• Aim of the exercise
Each record should be set down again so that it matches the original exactly.

══ Data for the task

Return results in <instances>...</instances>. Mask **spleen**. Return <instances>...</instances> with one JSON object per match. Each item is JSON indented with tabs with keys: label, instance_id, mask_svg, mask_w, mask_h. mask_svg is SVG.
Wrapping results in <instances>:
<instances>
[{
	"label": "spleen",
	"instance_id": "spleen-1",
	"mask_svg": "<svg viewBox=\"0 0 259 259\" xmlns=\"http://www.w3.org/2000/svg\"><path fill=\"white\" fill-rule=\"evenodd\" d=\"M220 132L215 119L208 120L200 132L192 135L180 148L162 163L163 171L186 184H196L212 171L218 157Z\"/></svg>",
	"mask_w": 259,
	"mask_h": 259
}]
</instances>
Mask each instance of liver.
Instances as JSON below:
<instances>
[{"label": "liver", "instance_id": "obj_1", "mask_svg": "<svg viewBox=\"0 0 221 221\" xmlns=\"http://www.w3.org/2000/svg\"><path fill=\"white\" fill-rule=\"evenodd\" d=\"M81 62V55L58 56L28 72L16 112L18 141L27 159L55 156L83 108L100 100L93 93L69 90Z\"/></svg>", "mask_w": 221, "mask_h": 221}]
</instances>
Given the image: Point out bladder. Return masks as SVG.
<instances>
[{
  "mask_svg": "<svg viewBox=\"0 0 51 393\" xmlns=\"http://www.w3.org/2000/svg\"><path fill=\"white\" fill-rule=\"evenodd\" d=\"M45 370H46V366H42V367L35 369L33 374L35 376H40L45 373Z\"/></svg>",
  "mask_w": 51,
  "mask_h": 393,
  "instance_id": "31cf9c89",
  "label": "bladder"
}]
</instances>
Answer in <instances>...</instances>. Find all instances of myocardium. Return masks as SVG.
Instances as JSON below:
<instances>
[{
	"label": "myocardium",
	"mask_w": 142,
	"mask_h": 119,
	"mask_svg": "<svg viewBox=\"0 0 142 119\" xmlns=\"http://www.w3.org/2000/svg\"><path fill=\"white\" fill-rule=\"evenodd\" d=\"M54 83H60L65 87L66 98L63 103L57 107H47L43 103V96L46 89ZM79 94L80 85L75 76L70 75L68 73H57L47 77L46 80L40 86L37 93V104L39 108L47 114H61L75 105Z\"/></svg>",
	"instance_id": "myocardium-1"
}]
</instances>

════

• Answer section
Return results in <instances>...</instances>. Mask **spleen**. Return <instances>...</instances> with one JSON object per match. Each item is JSON indented with tabs with keys: label, instance_id, mask_svg, mask_w, mask_h. mask_svg is SVG.
Wrapping results in <instances>:
<instances>
[{
	"label": "spleen",
	"instance_id": "spleen-1",
	"mask_svg": "<svg viewBox=\"0 0 259 259\" xmlns=\"http://www.w3.org/2000/svg\"><path fill=\"white\" fill-rule=\"evenodd\" d=\"M220 132L215 119L208 120L200 132L192 135L180 148L162 163L163 171L186 184H196L212 171L218 157Z\"/></svg>",
	"mask_w": 259,
	"mask_h": 259
}]
</instances>
Mask each instance of liver.
Instances as JSON below:
<instances>
[{"label": "liver", "instance_id": "obj_1", "mask_svg": "<svg viewBox=\"0 0 221 221\" xmlns=\"http://www.w3.org/2000/svg\"><path fill=\"white\" fill-rule=\"evenodd\" d=\"M81 62V55L58 56L28 72L16 112L18 141L27 159L55 156L83 108L100 100L93 93L69 90Z\"/></svg>", "mask_w": 221, "mask_h": 221}]
</instances>
Given the image: Point out bladder. Return masks as SVG.
<instances>
[{
  "mask_svg": "<svg viewBox=\"0 0 51 393\" xmlns=\"http://www.w3.org/2000/svg\"><path fill=\"white\" fill-rule=\"evenodd\" d=\"M45 370H46V366H42V367L35 369L33 374L35 376H40L45 373Z\"/></svg>",
  "mask_w": 51,
  "mask_h": 393,
  "instance_id": "31cf9c89",
  "label": "bladder"
}]
</instances>
Answer in <instances>...</instances>. Find all instances of myocardium. Return masks as SVG.
Instances as JSON below:
<instances>
[{
	"label": "myocardium",
	"mask_w": 142,
	"mask_h": 119,
	"mask_svg": "<svg viewBox=\"0 0 142 119\" xmlns=\"http://www.w3.org/2000/svg\"><path fill=\"white\" fill-rule=\"evenodd\" d=\"M54 83H60L65 87L66 98L63 103L57 107H47L43 103V96L46 89ZM79 94L80 85L75 76L70 75L68 73H57L47 77L46 80L40 86L37 93V104L39 108L47 114H61L75 105Z\"/></svg>",
	"instance_id": "myocardium-1"
}]
</instances>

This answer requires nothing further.